Sesa gehört zum Landkreis La Hoya, in Huesca. 147 Bewohner*innen verbrachten dort die Ausgangssperre. Es gibt weder ein Lebensmittelgeschäft noch eine Bäckerei. Die meisten Bewohner*innen sind über 65 Jahre alt. Nachdem die Grundversorgung über Nacht unterbrochen worden war, bestand die dringendste Aufgabe zu Beginn der Ausgangssperre darin, den Grundbedarf an Lebensmitteln zu sichern. „Es gab ältere Menschen, die alleine leben und deren Kinder sie nicht besuchen konnten. Einige haben nicht mal ein Telefon zu Hause“, erklärt Sonia Blanco, die Bürgermeisterin. ie Lebensmittelversorgung wurde von dem Bäckers übernommen, dem zu der Zeit einzigen Händler, der das Dort belieferte. Die Dorftierärztin fungierte als Botin, die „die Pakete, die in ihrer Klinik in Huesca ankamen“, verteilte. Und um die Einsamkeit zu durchbrechen, wurde Musik über Lautsprecher abgespielt und es wurden Spiele angeboten, bei denen jede*r von zu Hause aus mitmachen konnte. Nach Blancos Ansicht sind die Gesundheitsdienste, vor allem die Grundversorgung, „etwas, das nicht wieder vernachlässigt werden darf“, erklärt sie und weist auf Krankheiten hin, die nicht mehr oder nur telefonisch weiter behandelt wurden, da der Gesundheitsnotstand bewältigt werden musste. Sie ist auch besorgt darüber „wie die Situation uns verändern wird. Den Kindern brachte man immer bei, alles zu teilen, aber heute heißt es: ‚teile nichts‘. Ob uns die Pandemie zu besseren Menschen macht?
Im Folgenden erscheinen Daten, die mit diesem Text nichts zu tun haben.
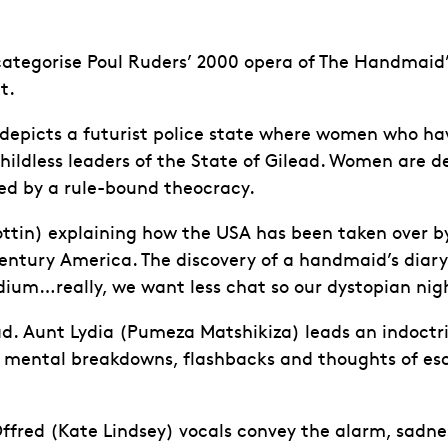
 categorise Poul Ruders’ 2000 opera of The Handmaid
t.
epicts a futurist police state where women who have
hildless leaders of the State of Gilead. Women are de
ned by a rule-bound theocracy.
Cottin) explaining how the USA has been taken over 
entury America. The discovery of a handmaid’s diary 
podium…really, we want less chat so our dystopian ni
ilead. Aunt Lydia (Pumeza Matshikiza) leads an indoc
mental breakdowns, flashbacks and thoughts of esc
Offred (Kate Lindsey) vocals convey the alarm, sadnes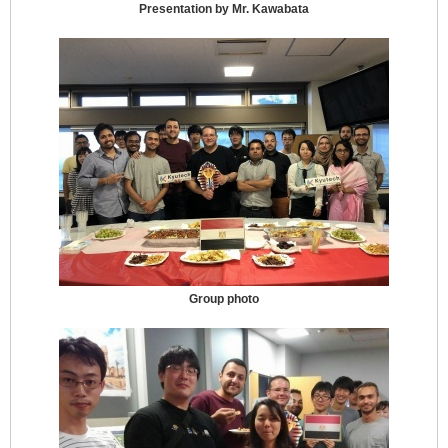
Presentation by Mr. Kawabata
Group photo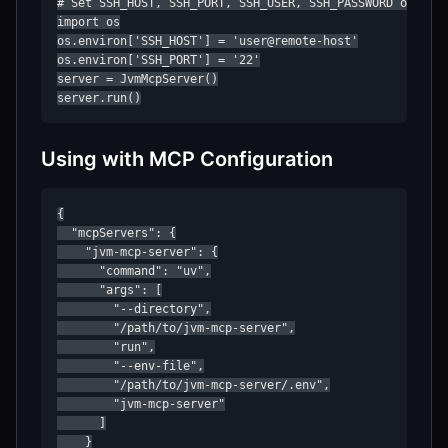
# Set SSH_HOST, SSH_PORT, SSH_USER, SSH_PASSWORD or SSH_
import os

os.environ['SSH_HOST'] = 'user@remote-host'

os.environ['SSH_PORT'] = '22'

server = JvmMcpServer()

server.run()
Using with MCP Configuration
{

  "mcpServers": {

    "jvm-mcp-server": {

      "command": "uv",

      "args": [

        "--directory",

        "/path/to/jvm-mcp-server",

        "run",

        "--env-file",

        "/path/to/jvm-mcp-server/.env",

        "jvm-mcp-server"

      ]

    }
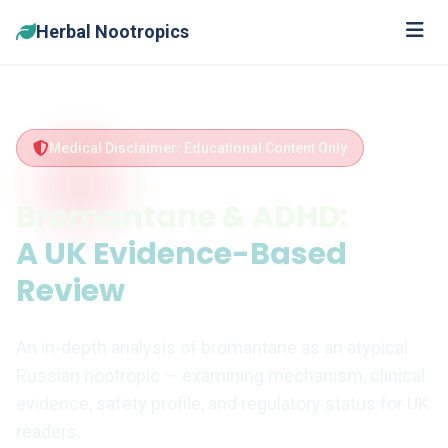
Herbal Nootropics
Medical Disclaimer: Educational Content Only
Bromantane & ADHD:
A UK Evidence-Based
Review
An in-depth analysis of bromantane as an atypical
Russian nootropic — examining mechanism, clinical
evidence, safety profile, and regulatory status for UK
readers.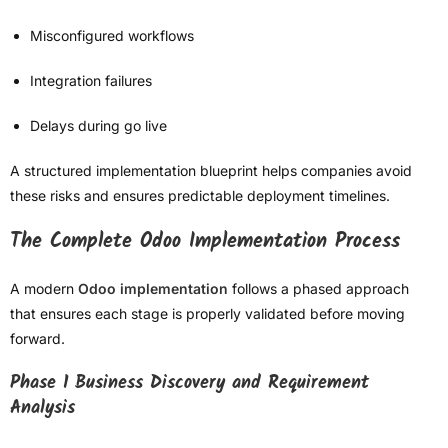
Misconfigured workflows
Integration failures
Delays during go live
A structured implementation blueprint helps companies avoid
these risks and ensures predictable deployment timelines.
The Complete Odoo Implementation Process
A modern
Odoo implementation
follows a phased approach
that ensures each stage is properly validated before moving
forward.
Phase 1 Business Discovery and Requirement
Analysis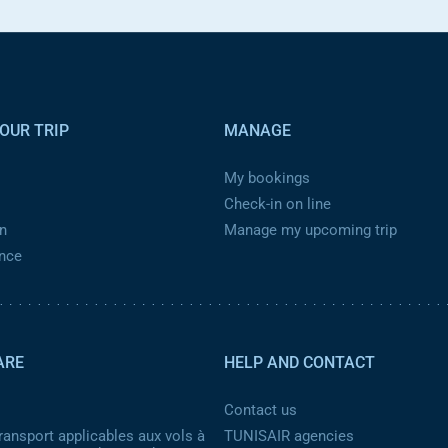
OUR TRIP
MANAGE
My bookings
Check-in on line
n
Manage my upcoming trip
ance
ARE
HELP AND CONTACT
Contact us
ransport applicables aux vols à
TUNISAIR agencies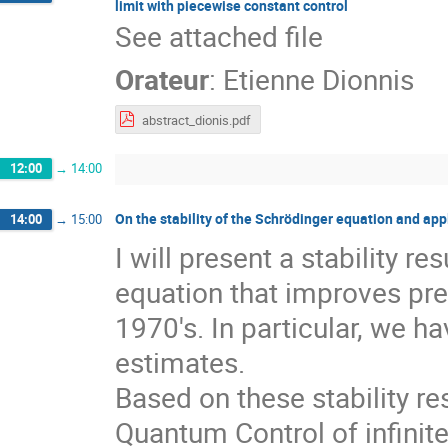
limit with piecewise constant control
See attached file
Orateur
:
Etienne Dionnis
abstract_dionis.pdf
12:00
→
14:00
On the stability of the Schrödinger equation and ap
14:00
→
15:00
I will present a stability 
equation that improves pre
1970's. In particular, we h
estimates.
Based on these stability res
Quantum Control of infinit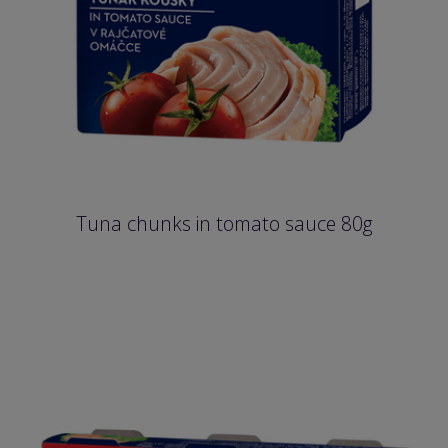
Tuna chunks in tomato sauce 80g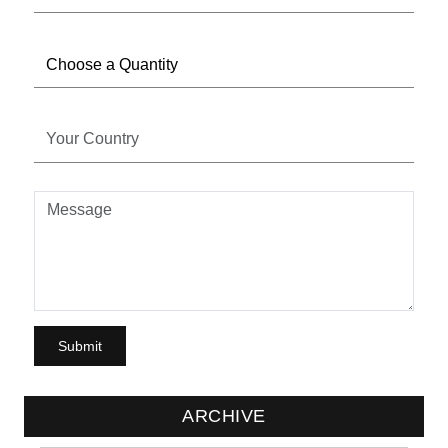
ARCHIVE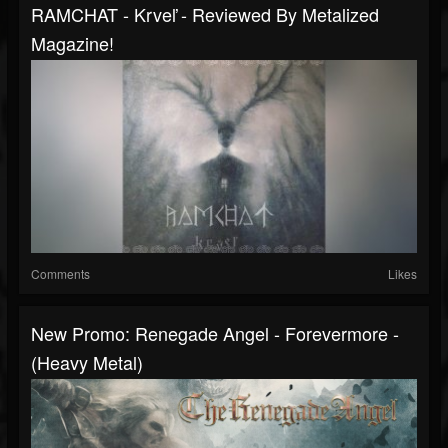
RAMCHAT - Krveľ - Reviewed By Metalized
Magazine!
Comments
Likes
New Promo: Renegade Angel - Forevermore -
(Heavy Metal)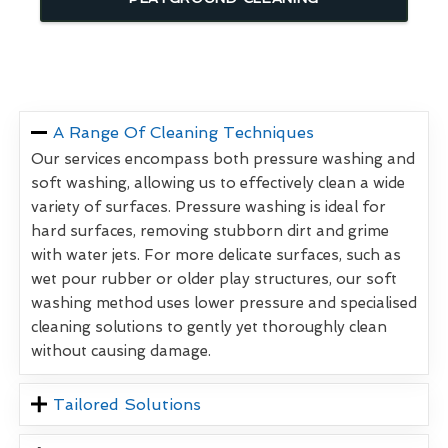
A Range Of Cleaning Techniques
Our services encompass both pressure washing and
soft washing, allowing us to effectively clean a wide
variety of surfaces. Pressure washing is ideal for
hard surfaces, removing stubborn dirt and grime
with water jets. For more delicate surfaces, such as
wet pour rubber or older play structures, our soft
washing method uses lower pressure and specialised
cleaning solutions to gently yet thoroughly clean
without causing damage.
Tailored Solutions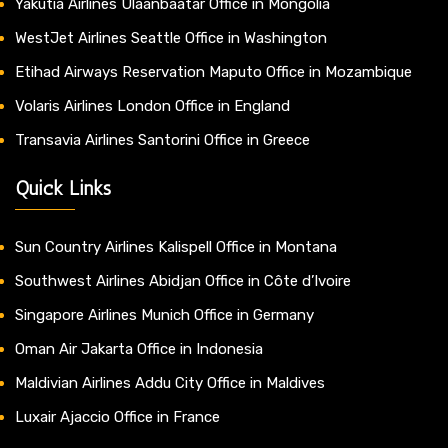
Yakutia Airlines Ulaanbaatar Office in Mongolia
WestJet Airlines Seattle Office in Washington
Etihad Airways Reservation Maputo Office in Mozambique
Volaris Airlines London Office in England
Transavia Airlines Santorini Office in Greece
Quick Links
Sun Country Airlines Kalispell Office in Montana
Southwest Airlines Abidjan Office in Côte d’Ivoire
Singapore Airlines Munich Office in Germany
Oman Air Jakarta Office in Indonesia
Maldivian Airlines Addu City Office in Maldives
Luxair Ajaccio Office in France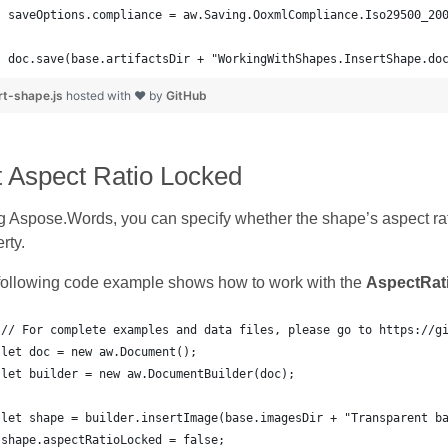
doc.save(base.artifactsDir + "WorkingWithShapes.InsertShape.do
rt-shape.js
hosted with ❤ by
GitHub
t Aspect Ratio Locked
 Aspose.Words, you can specify whether the shape’s aspect rat
rty.
following code example shows how to work with the
AspectRat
Ich weiß ja nicht“. Blanco, 48, entschied sich, in ihrer Geburtsstadt zu bleiben und dort zu leben. Sie sagt, sie bekämen in der Gemeindeverwaltung mittlerweile Anrufe, in denen sie gefragt werde, ob Häuser zum Verkauf stünden. „Ich glaube, einige Leute werden das noch einmal überdenken.“
Tamara Berbés, Schauspielerin, Theaterregisseurin, Dozentin und Leiterin der Theaterschule La Íntegra, hat begonnen durch die Pandemieerfahrung ihre Arbeitsweise in Frage zu stellen. „Ich lebe von der Arbeit mit Menschen, sowohl als Schauspielerin als auch als Pädagogin“. Als sie ihre Tätigkeit ins Internet verlegte, sah sie sich gezwungen, all das Wissen , das sie in ihrer gesamten Laufbahn erworben hatte, auf den Prüfstand zu stellen . Dadurch konnte sie ihren Schülern Angebote machen, die sie in einer normalen Unterrichtssituation nie in Betracht gezogen hätte. Sie schätzt all die gemeinsam von Menschen aus ganz unterschiedlichen Gegenden organisierten Initiativen, die ohne die Ausgangssperre vielleicht so nicht entstanden wären. „Das Problem ist, dass es nicht nachhaltig ist.“ Die Ausgangssperre hinterlässt ein Gefühl von Freiheitsverlust und Angst davor, auf die Straße zu gehen, „nicht so sehr weil man sich anstecken könnte, sondern weil man etwas falsch machen könnte oder Einkaufen geht und etwas vergessen hat und nochmal zurück muss“. In Städten wie Madrid beobachtete sie einmangelndes „Vermögen, etwas mit sich alleine anzufangen “, es schien notwendig, auch online ständig in Kontakt miteinander zu sein. „Ich kann das Bedürfnis nach Gesellschaft nachvollziehen, aber es scheint mir, als hätten wir kaum innegehalten um darüber zu reflektieren, was eigentlich gerade mit uns geschieht. Bereits Anfang September befürchtete Berbés den Lockdown, den Madrid jetzt erfährt. Sie fordert, dass die Kultur als ein Grundbedürfnis anerkannt wird. Und sie hat sich dazu entschieden, ihren Arbeitsereich im Rahmen ihrer Möglichkeiten zu unterstützen: „Ich habe bereits einen Bühnenraum angemietet, für Freunde, die nicht wissen, wo sie ihre Stücke aufführen sollen“.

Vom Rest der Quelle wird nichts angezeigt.